What the task requires: Once the line with "ambiente sereno e tranquilo para" is found in the entries below, repeat it and each following line exactly, up to and including the line with "cápsula estaba d". Add no other lines.

[Transcribed page contents]
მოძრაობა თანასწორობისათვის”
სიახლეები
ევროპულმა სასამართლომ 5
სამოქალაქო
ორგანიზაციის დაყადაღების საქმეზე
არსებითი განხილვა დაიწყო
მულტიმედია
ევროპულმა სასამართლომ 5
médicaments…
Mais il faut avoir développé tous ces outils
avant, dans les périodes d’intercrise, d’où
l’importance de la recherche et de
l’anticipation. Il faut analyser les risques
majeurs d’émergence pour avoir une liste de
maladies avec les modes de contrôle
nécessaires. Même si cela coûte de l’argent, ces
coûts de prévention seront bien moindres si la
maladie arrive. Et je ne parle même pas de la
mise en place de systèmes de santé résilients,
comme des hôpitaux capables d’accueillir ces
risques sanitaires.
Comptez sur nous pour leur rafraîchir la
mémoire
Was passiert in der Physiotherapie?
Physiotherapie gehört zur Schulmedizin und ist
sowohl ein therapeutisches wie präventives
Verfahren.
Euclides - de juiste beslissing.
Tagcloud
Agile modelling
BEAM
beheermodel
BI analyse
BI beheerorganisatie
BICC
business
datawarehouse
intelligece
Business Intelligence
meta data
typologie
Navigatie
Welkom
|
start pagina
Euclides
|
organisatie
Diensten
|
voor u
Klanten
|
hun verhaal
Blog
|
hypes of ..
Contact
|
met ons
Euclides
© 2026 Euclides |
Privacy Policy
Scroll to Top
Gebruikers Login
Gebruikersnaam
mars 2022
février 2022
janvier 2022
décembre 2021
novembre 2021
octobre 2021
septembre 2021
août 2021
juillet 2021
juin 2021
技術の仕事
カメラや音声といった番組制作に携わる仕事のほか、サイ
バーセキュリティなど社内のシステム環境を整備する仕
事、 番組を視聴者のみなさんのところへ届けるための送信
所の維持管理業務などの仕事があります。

==

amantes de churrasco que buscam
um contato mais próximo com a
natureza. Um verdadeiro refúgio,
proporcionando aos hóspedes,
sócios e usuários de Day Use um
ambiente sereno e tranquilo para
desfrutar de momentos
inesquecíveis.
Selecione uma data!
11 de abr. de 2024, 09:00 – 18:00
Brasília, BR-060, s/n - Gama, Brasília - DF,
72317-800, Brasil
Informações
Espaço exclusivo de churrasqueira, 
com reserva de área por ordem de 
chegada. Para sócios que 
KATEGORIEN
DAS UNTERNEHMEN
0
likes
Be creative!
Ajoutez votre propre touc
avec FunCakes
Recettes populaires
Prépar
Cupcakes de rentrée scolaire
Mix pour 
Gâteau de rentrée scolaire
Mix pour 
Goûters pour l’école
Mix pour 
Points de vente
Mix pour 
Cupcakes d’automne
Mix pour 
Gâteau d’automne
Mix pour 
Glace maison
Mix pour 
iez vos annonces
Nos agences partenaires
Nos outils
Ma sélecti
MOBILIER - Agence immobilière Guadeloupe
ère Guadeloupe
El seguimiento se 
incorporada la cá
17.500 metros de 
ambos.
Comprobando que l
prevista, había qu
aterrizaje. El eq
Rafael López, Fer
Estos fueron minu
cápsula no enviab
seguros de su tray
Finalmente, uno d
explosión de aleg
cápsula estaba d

Exercise output:
ambiente sereno e tranquilo para
desfrutar de momentos
inesquecíveis.
Selecione uma data!
11 de abr. de 2024, 09:00 – 18:00
Brasília, BR-060, s/n - Gama, Brasília - DF,
72317-800, Brasil
Informações
Espaço exclusivo de churrasqueira, 
com reserva de área por ordem de 
chegada. Para sócios que 
KATEGORIEN
DAS UNTERNEHMEN
0
likes
Be creative!
Ajoutez votre propre touc
avec FunCakes
Recettes populaires
Prépar
Cupcakes de rentrée scolaire
Mix pour 
Gâteau de rentrée scolaire
Mix pour 
Goûters pour l’école
Mix pour 
Points de vente
Mix pour 
Cupcakes d’automne
Mix pour 
Gâteau d’automne
Mix pour 
Glace maison
Mix pour 
iez vos annonces
Nos agences partenaires
Nos outils
Ma sélecti
MOBILIER - Agence immobilière Guadeloupe
ère Guadeloupe
El seguimiento se 
incorporada la cá
17.500 metros de 
ambos.
Comprobando que l
prevista, había qu
aterrizaje. El eq
Rafael López, Fer
Estos fueron minu
cápsula no enviab
seguros de su tray
Finalmente, uno d
explosión de aleg
cápsula estaba d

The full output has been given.